Output every entry exactly as written, skipping any pictures.

━━━━━ Data for analysis ━━━━━

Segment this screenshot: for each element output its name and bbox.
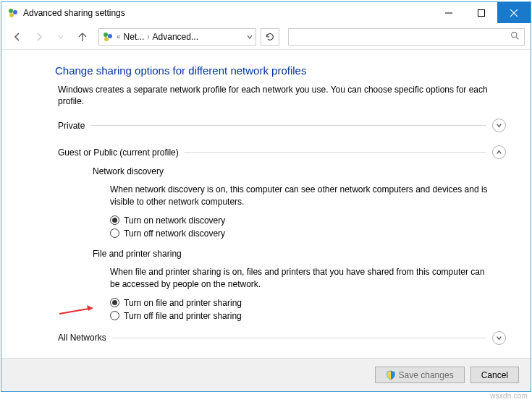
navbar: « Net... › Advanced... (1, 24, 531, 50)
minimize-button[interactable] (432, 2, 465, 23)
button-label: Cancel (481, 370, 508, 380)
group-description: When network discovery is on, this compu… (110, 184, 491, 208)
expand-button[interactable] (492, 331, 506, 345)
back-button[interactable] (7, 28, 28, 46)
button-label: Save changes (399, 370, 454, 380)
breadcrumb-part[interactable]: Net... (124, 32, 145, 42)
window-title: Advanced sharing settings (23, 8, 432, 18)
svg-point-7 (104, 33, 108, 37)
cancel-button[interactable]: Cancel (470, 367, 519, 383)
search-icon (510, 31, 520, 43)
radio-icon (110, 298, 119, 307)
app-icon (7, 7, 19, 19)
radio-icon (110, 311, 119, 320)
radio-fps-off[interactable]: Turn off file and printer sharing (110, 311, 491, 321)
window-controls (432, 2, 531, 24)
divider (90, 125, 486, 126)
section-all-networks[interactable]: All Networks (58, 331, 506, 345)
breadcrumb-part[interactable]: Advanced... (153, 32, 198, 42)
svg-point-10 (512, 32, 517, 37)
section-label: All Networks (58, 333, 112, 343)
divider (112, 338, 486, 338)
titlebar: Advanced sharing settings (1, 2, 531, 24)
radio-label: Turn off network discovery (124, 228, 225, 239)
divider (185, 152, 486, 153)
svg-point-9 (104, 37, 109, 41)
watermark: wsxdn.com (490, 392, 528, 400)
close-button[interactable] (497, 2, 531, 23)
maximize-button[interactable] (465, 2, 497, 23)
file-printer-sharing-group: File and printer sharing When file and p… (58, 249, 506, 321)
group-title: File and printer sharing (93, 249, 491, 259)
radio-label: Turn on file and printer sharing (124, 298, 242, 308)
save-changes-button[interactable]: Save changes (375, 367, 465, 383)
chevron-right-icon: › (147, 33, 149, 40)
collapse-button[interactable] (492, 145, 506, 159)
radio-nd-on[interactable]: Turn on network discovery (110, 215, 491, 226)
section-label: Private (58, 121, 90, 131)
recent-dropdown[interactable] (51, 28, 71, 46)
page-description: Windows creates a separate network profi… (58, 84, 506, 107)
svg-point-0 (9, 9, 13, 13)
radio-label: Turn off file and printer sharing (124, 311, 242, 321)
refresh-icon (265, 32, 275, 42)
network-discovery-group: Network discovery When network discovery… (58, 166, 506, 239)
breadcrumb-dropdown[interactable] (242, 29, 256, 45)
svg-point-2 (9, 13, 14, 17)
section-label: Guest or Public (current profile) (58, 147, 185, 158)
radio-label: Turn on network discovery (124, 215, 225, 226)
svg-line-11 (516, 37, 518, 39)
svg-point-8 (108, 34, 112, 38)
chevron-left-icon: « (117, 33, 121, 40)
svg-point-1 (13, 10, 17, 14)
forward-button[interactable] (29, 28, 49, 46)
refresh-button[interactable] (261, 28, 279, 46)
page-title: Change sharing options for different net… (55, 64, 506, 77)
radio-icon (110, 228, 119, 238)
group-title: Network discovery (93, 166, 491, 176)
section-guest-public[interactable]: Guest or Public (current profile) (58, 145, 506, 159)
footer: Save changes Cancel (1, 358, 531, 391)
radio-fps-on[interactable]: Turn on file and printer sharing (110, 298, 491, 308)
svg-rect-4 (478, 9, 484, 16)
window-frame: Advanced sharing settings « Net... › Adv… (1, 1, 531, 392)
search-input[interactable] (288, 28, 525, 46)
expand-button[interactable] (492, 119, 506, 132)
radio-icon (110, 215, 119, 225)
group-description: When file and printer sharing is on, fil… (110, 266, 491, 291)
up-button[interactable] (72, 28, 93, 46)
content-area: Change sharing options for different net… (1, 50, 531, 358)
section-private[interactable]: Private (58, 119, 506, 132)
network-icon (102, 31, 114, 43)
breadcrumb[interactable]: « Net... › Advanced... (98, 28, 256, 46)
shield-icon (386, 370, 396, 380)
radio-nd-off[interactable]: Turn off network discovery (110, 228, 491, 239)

━━━━━

### Response:
Segment this screenshot: for each element output its name and bbox.
navbar: « Net... › Advanced... (1, 24, 531, 50)
minimize-button[interactable] (432, 2, 465, 23)
button-label: Cancel (481, 370, 508, 380)
group-description: When network discovery is on, this compu… (110, 184, 491, 208)
expand-button[interactable] (492, 331, 506, 345)
back-button[interactable] (7, 28, 28, 46)
button-label: Save changes (399, 370, 454, 380)
breadcrumb-part[interactable]: Net... (124, 32, 145, 42)
window-title: Advanced sharing settings (23, 8, 432, 18)
svg-point-7 (104, 33, 108, 37)
cancel-button[interactable]: Cancel (470, 367, 519, 383)
search-icon (510, 31, 520, 43)
radio-icon (110, 298, 119, 307)
app-icon (7, 7, 19, 19)
radio-icon (110, 311, 119, 320)
radio-fps-off[interactable]: Turn off file and printer sharing (110, 311, 491, 321)
window-controls (432, 2, 531, 24)
divider (90, 125, 486, 126)
section-all-networks[interactable]: All Networks (58, 331, 506, 345)
breadcrumb-part[interactable]: Advanced... (153, 32, 198, 42)
svg-point-10 (512, 32, 517, 37)
section-label: All Networks (58, 333, 112, 343)
divider (112, 338, 486, 338)
titlebar: Advanced sharing settings (1, 2, 531, 24)
radio-label: Turn off network discovery (124, 228, 225, 239)
divider (185, 152, 486, 153)
svg-point-9 (104, 37, 109, 41)
watermark: wsxdn.com (490, 392, 528, 400)
close-button[interactable] (497, 2, 531, 23)
maximize-button[interactable] (465, 2, 497, 23)
file-printer-sharing-group: File and printer sharing When file and p… (58, 249, 506, 321)
group-title: File and printer sharing (93, 249, 491, 259)
radio-label: Turn on file and printer sharing (124, 298, 242, 308)
save-changes-button[interactable]: Save changes (375, 367, 465, 383)
chevron-right-icon: › (147, 33, 149, 40)
collapse-button[interactable] (492, 145, 506, 159)
radio-nd-on[interactable]: Turn on network discovery (110, 215, 491, 226)
section-label: Private (58, 121, 90, 131)
recent-dropdown[interactable] (51, 28, 71, 46)
page-description: Windows creates a separate network profi… (58, 84, 506, 107)
svg-point-0 (9, 9, 13, 13)
radio-label: Turn off file and printer sharing (124, 311, 242, 321)
refresh-icon (265, 32, 275, 42)
network-discovery-group: Network discovery When network discovery… (58, 166, 506, 239)
breadcrumb-dropdown[interactable] (242, 29, 256, 45)
svg-point-2 (9, 13, 14, 17)
section-label: Guest or Public (current profile) (58, 147, 185, 158)
radio-label: Turn on network discovery (124, 215, 225, 226)
svg-line-11 (516, 37, 518, 39)
svg-point-8 (108, 34, 112, 38)
chevron-left-icon: « (117, 33, 121, 40)
svg-point-1 (13, 10, 17, 14)
forward-button[interactable] (29, 28, 49, 46)
refresh-button[interactable] (261, 28, 279, 46)
page-title: Change sharing options for different net… (55, 64, 506, 77)
radio-icon (110, 228, 119, 238)
group-title: Network discovery (93, 166, 491, 176)
section-guest-public[interactable]: Guest or Public (current profile) (58, 145, 506, 159)
footer: Save changes Cancel (1, 358, 531, 391)
radio-fps-on[interactable]: Turn on file and printer sharing (110, 298, 491, 308)
svg-rect-4 (478, 9, 484, 16)
window-frame: Advanced sharing settings « Net... › Adv… (1, 1, 531, 392)
search-input[interactable] (288, 28, 525, 46)
expand-button[interactable] (492, 119, 506, 132)
radio-icon (110, 215, 119, 225)
group-description: When file and printer sharing is on, fil… (110, 266, 491, 291)
up-button[interactable] (72, 28, 93, 46)
content-area: Change sharing options for different net… (1, 50, 531, 358)
section-private[interactable]: Private (58, 119, 506, 132)
network-icon (102, 31, 114, 43)
breadcrumb[interactable]: « Net... › Advanced... (98, 28, 256, 46)
shield-icon (386, 370, 396, 380)
radio-nd-off[interactable]: Turn off network discovery (110, 228, 491, 239)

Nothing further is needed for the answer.